Activity
Copy each line below that includes "Σέρρες".

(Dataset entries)
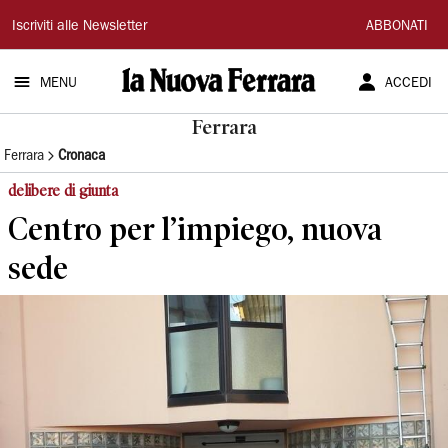
La
Iscriviti alle Newsletter
ABBONATI
Nuova
MENU
ACCEDI
Ferrara
Ferrara
Ferrara
Cronaca
delibere di giunta
Centro per l’impiego, nuova
sede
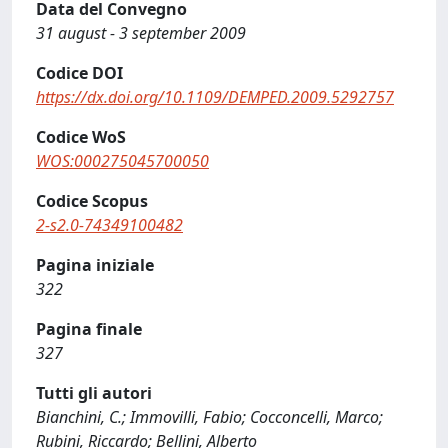
Data del Convegno
31 august - 3 september 2009
Codice DOI
https://dx.doi.org/10.1109/DEMPED.2009.5292757
Codice WoS
WOS:000275045700050
Codice Scopus
2-s2.0-74349100482
Pagina iniziale
322
Pagina finale
327
Tutti gli autori
Bianchini, C.; Immovilli, Fabio; Cocconcelli, Marco;
Rubini, Riccardo; Bellini, Alberto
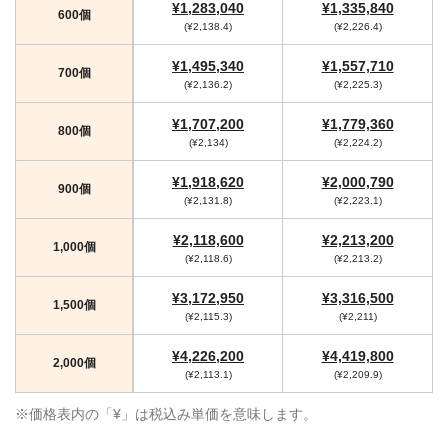
¥1,283,040
¥1,335,840
600個
(¥2,138.4)
(¥2,226.4)
¥1,495,340
¥1,557,710
700個
(¥2,136.2)
(¥2,225.3)
¥1,707,200
¥1,779,360
800個
(¥2,134)
(¥2,224.2)
¥1,918,620
¥2,000,790
900個
(¥2,131.8)
(¥2,223.1)
¥2,118,600
¥2,213,200
1,000個
(¥2,118.6)
(¥2,213.2)
¥3,172,950
¥3,316,500
1,500個
(¥2,115.3)
(¥2,211)
¥4,226,200
¥4,419,800
2,000個
(¥2,113.1)
(¥2,209.9)
※価格表内の「¥」は税込み単価を意味します。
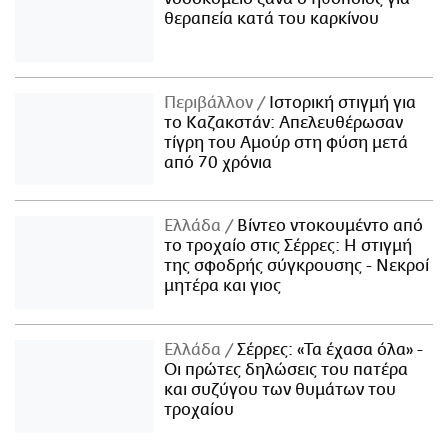
θεραπεία κατά του καρκίνου
Περιβάλλον
Ιστορική στιγμή για
το Καζακστάν: Απελευθέρωσαν
τίγρη του Αμούρ στη φύση μετά
από 70 χρόνια
Ελλάδα
Βίντεο ντοκουμέντο από
το τροχαίο στις Σέρρες: Η στιγμή
της σφοδρής σύγκρουσης - Νεκροί
μητέρα και γιος
Ελλάδα
Σέρρες: «Τα έχασα όλα» -
Οι πρώτες δηλώσεις του πατέρα
και συζύγου των θυμάτων του
τροχαίου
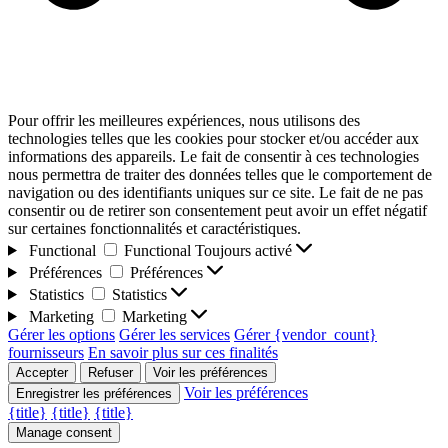
Pour offrir les meilleures expériences, nous utilisons des
technologies telles que les cookies pour stocker et/ou accéder aux
informations des appareils. Le fait de consentir à ces technologies
nous permettra de traiter des données telles que le comportement de
navigation ou des identifiants uniques sur ce site. Le fait de ne pas
consentir ou de retirer son consentement peut avoir un effet négatif
sur certaines fonctionnalités et caractéristiques.
Functional
Functional
Toujours activé
Préférences
Préférences
Statistics
Statistics
Marketing
Marketing
Gérer les options
Gérer les services
Gérer {vendor_count}
fournisseurs
En savoir plus sur ces finalités
Accepter
Refuser
Voir les préférences
Voir les préférences
Enregistrer les préférences
{title}
{title}
{title}
Manage consent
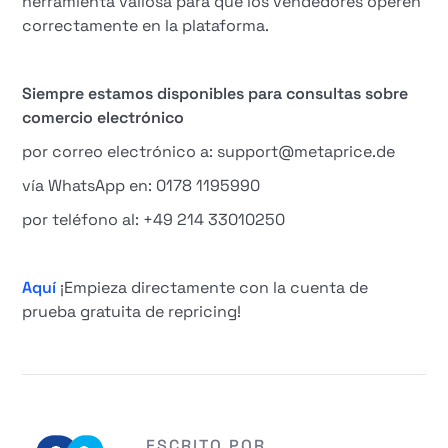
herramienta valiosa para que los vendedores operen
correctamente en la plataforma.
Siempre estamos disponibles para consultas sobre
comercio electrónico
por correo electrónico a: support@metaprice.de
vía WhatsApp en: 0178 1195990
por teléfono al: +49 214 33010250
Aquí
¡Empieza directamente con la cuenta de
prueba gratuita de repricing!
ESCRITO POR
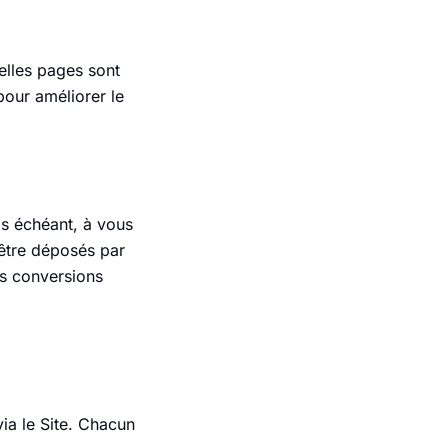
elles pages sont
pour améliorer le
as échéant, à vous
 être déposés par
es conversions
ia le Site. Chacun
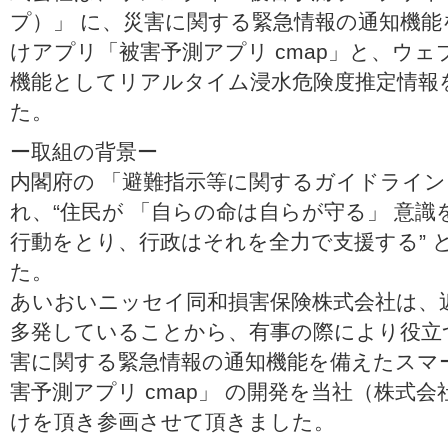
プ）」 に、災害に関する緊急情報の通知機
けアプリ「被害予測アプリ cmap」と、ウ
機能としてリアルタイム浸水危険度推定情報
た。
ー取組の背景ー
内閣府の 「避難指示等に関するガイドライン」
れ、“住民が 「自らの命は自らが守る」 意
行動をとり、行政はそれを全力で支援する” 
た。
あいおいニッセイ同和損害保険株式会社は、
多発していることから、有事の際により役立
害に関する緊急情報の通知機能を備えたスマ
害予測アプリ cmap」 の開発を当社（株式
けを頂き参画させて頂きました。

Written reply
το τροχαίο στις Σέρρες: Η στιγμή
Σέρρες: «Τα έχασα όλα» -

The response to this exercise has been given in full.